EXTRACTED INFORMATION =>
_ _ _
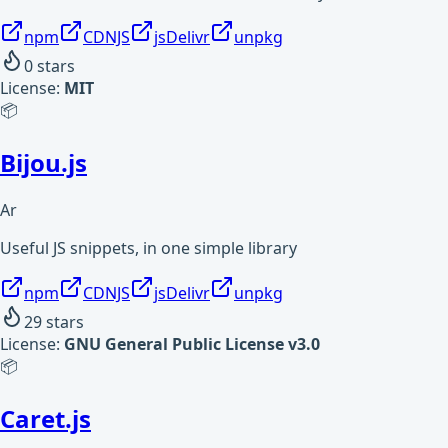
npm
CDNJS
jsDelivr
unpkg
0
stars
License:
MIT
📦
Bijou.js
Ar
Useful JS snippets, in one simple library
npm
CDNJS
jsDelivr
unpkg
29
stars
License:
GNU General Public License v3.0
📦
Caret.js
_ _ _
YOUR GOAL =>
A faithful copy of every record is required, with no pictures included.

EXERCISE ANSWER =>
npm
CDNJS
jsDelivr
unpkg
0
stars
License:
MIT
📦
Bijou.js
Ar
Useful JS snippets, in one simple library
npm
CDNJS
jsDelivr
unpkg
29
stars
License:
GNU General Public License v3.0
📦
Caret.js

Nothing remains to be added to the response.